Comme les systèmes de tramways et de trains de banlieue avant lui, le SkyTrain a contribué à façonner le développement de Vancouver. Les planificateurs voient le transport en commun rapide comme une manière d’encourager le développement et la densification de secteurs choisis. Il peut aussi aider à gérer la croissance. Par exemple, le transport en commun rapide permet de créer de petits carrefours commerciaux partout dans la ville, réduisant la nécessité de voyager de grandes distances pour magasiner et travailler. Ceci permet de soulager la congestion dans les routes et le réseau de transport en commun de la ville. S’il est vrai que le SkyTrain a entraîné un développement de certains quartiers, il y en d’autres qu’il n’a pas réussi à stimuler ou revitaliser comme on l’avait espéré.

Malgré tous les avantages invoqués, la technologie SLAR, qui semblait représenter dans les années 1980 l’avenir du transport en commun, n’a jamais été adoptée à une grande échelle. À quelques exceptions près, aucune autre ville n’a choisi le SLAR, et on a même préféré la technologie de rail conventionnel pour une des additions au SkyTrain, la ligne Canada. Néanmoins, la ligne Canada est aussi entièrement automatisée, et les systèmes sans conducteurs sont de plus en plus populaires dans les nouveaux systèmes de transport en commun rapides.
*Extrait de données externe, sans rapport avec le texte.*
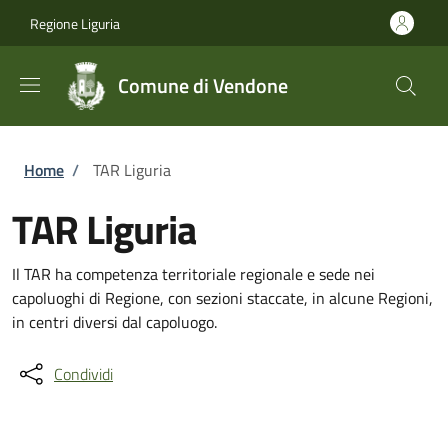
Salta al contenuto principale
Skip to footer content
Regione Liguria
Comune di Vendone
Briciole di pane
Home
/
TAR Liguria
TAR Liguria
Il TAR ha competenza territoriale regionale e sede nei
capoluoghi di Regione, con sezioni staccate, in alcune Regioni,
in centri diversi dal capoluogo.
Condividi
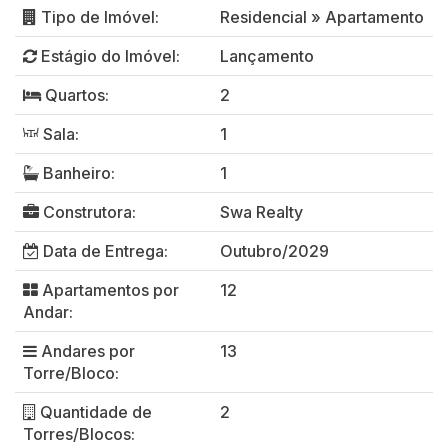
Tipo de Imóvel:
Residencial
»
Apartamento
Estágio do Imóvel:
Lançamento
Quartos:
2
Sala:
1
Banheiro:
1
Construtora:
Swa Realty
Data de Entrega:
Outubro/2029
Apartamentos por
12
Andar:
Andares por
13
Torre/Bloco:
Quantidade de
2
Torres/Blocos:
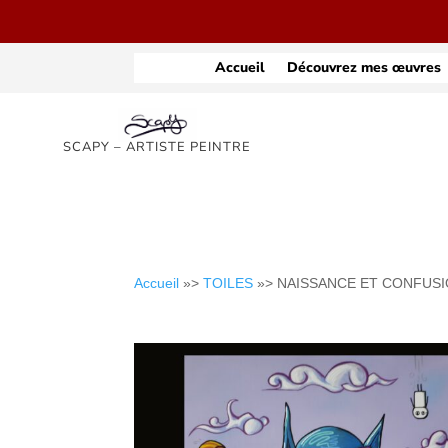
Accueil
Découvrez mes œuvres
SCAPY – ARTISTE PEINTRE
Accueil
»>
TOILES
»> NAISSANCE ET CONFUS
Certains experts soutiennent que le SLAR doit être vu comme une variation du rail conventionnel, plutôt que comme une catégorie distincte, intermédiaire entre le rail léger et le rail conventionnel.
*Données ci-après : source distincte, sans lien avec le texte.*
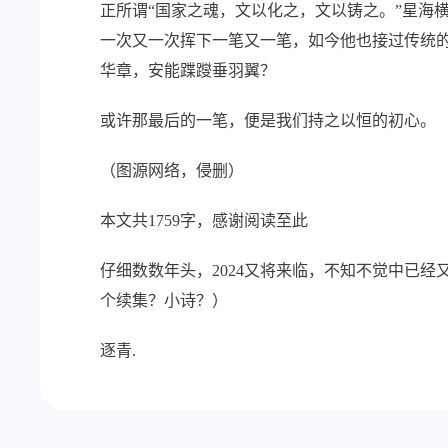
正所谓“国家之魂，文以化之，文以铸之。”星海
一次又一次挥下一笔又一笔，如今他也接过传统
华章，安能蹀躞垂羽翼？
或许那最后的一笔，便是我们持之以恒的初心。
（图源网络，侵删）
本文共1759字，感谢阅读至此
仔细数数年头，2024又将来临，不知不觉中已
个续集？小诗？）
逐青.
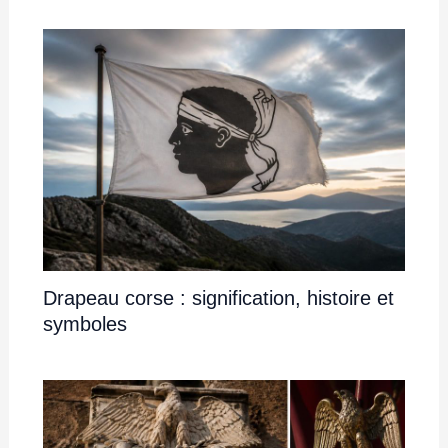
Drapeau corse : signification, histoire et
symboles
La société qui a développé le SLAR, UTDC, a été acquise par l’entreprise québécoise Bombardier en 1991. Bombardier a renommé le système Advanced Rapid Transit (ART) puis Innovia ART. Elle continue à développer et produire des trains Innovia ART, notamment pour le SkyTrain de Vancouver, mais aussi pour de plus petits systèmes dans d’autres villes, comme ceux qui desservent des aéroports.
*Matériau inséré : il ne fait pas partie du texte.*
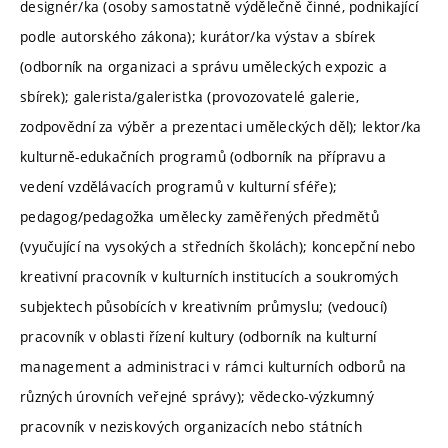
designér/ka (osoby samostatně výdělečně činné, podnikající
podle autorského zákona); kurátor/ka výstav a sbírek
(odborník na organizaci a správu uměleckých expozic a
sbírek); galerista/galeristka (provozovatelé galerie,
zodpovědní za výběr a prezentaci uměleckých děl); lektor/ka
kulturně-edukačních programů (odborník na přípravu a
vedení vzdělávacích programů v kulturní sféře);
pedagog/pedagožka umělecky zaměřených předmětů
(vyučující na vysokých a středních školách); koncepční nebo
kreativní pracovník v kulturních institucích a soukromých
subjektech působících v kreativním průmyslu; (vedoucí)
pracovník v oblasti řízení kultury (odborník na kulturní
management a administraci v rámci kulturních odborů na
různých úrovních veřejné správy); vědecko-výzkumný
pracovník v neziskových organizacích nebo státních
Expo 86 a été un événement marquant dans l’histoire de Vancouver, et le SkyTrain demeure son legs le plus important et durable. En 2017, l’achalandage des trois lignes existantes atteint près de 460 000 passagers par jour en semaine. En Amérique du Nord, les seuls systèmes de transport en commun qui connaissent un meilleur achalandage proportionnellement à la population sont ceux de Toronto et New York. Avec les agrandissements prévus et la croissance de la population de Vancouver, qui devrait compter un million d’habitants de plus vers 2040, la fréquentation du SkyTrain est certainement appelée à exploser. Dans l’avenir prévisible, alors que Vancouver se tourne de plus en plus vers le développement durable, la densité et la qualité de vie, on peut s’attendre à ce que le SkyTrain joue un rôle grandissant dans l’infrastructure de transport de la région.